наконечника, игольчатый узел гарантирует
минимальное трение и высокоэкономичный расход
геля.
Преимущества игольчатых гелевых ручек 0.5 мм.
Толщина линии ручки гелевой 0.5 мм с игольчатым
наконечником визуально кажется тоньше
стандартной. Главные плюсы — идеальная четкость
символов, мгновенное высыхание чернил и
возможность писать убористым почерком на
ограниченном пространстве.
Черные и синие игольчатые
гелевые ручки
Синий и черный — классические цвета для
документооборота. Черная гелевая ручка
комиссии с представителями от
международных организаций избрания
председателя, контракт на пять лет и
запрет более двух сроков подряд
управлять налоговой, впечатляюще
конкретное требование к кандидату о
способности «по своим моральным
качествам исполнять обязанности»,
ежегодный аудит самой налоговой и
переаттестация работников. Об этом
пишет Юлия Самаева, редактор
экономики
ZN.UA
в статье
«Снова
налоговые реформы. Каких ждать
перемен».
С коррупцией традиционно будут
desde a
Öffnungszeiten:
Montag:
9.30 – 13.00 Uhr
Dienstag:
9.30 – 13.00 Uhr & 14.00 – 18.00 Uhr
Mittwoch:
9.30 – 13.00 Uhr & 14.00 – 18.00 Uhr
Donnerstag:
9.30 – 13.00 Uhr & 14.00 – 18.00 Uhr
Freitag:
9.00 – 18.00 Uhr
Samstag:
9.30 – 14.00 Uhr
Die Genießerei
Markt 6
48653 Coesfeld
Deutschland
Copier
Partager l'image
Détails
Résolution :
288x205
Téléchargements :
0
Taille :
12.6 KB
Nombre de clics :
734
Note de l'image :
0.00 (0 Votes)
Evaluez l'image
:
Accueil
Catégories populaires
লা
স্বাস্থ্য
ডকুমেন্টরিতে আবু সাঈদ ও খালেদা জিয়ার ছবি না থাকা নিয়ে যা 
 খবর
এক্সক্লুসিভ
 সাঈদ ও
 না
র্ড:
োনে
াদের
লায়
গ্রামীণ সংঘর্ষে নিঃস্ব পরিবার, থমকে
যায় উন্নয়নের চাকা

◇ ◇ ◇ ◇ ◇ ◇ ◇

→ TASK ITEM
Transcribe all of the data exactly, leaving no line out.

→ TASK RESULT
наконечника, игольчатый узел гарантирует
минимальное трение и высокоэкономичный расход
геля.
Преимущества игольчатых гелевых ручек 0.5 мм.
Толщина линии ручки гелевой 0.5 мм с игольчатым
наконечником визуально кажется тоньше
стандартной. Главные плюсы — идеальная четкость
символов, мгновенное высыхание чернил и
возможность писать убористым почерком на
ограниченном пространстве.
Черные и синие игольчатые
гелевые ручки
Синий и черный — классические цвета для
документооборота. Черная гелевая ручка
комиссии с представителями от
международных организаций избрания
председателя, контракт на пять лет и
запрет более двух сроков подряд
управлять налоговой, впечатляюще
конкретное требование к кандидату о
способности «по своим моральным
качествам исполнять обязанности»,
ежегодный аудит самой налоговой и
переаттестация работников. Об этом
пишет Юлия Самаева, редактор
экономики
ZN.UA
в статье
«Снова
налоговые реформы. Каких ждать
перемен».
С коррупцией традиционно будут
desde a
Öffnungszeiten:
Montag:
9.30 – 13.00 Uhr
Dienstag:
9.30 – 13.00 Uhr & 14.00 – 18.00 Uhr
Mittwoch:
9.30 – 13.00 Uhr & 14.00 – 18.00 Uhr
Donnerstag:
9.30 – 13.00 Uhr & 14.00 – 18.00 Uhr
Freitag:
9.00 – 18.00 Uhr
Samstag:
9.30 – 14.00 Uhr
Die Genießerei
Markt 6
48653 Coesfeld
Deutschland
Copier
Partager l'image
Détails
Résolution :
288x205
Téléchargements :
0
Taille :
12.6 KB
Nombre de clics :
734
Note de l'image :
0.00 (0 Votes)
Evaluez l'image
:
Accueil
Catégories populaires
লা
স্বাস্থ্য
ডকুমেন্টরিতে আবু সাঈদ ও খালেদা জিয়ার ছবি না থাকা নিয়ে যা 
 খবর
এক্সক্লুসিভ
 সাঈদ ও
 না
র্ড:
োনে
াদের
লায়
গ্রামীণ সংঘর্ষে নিঃস্ব পরিবার, থমকে
যায় উন্নয়নের চাকা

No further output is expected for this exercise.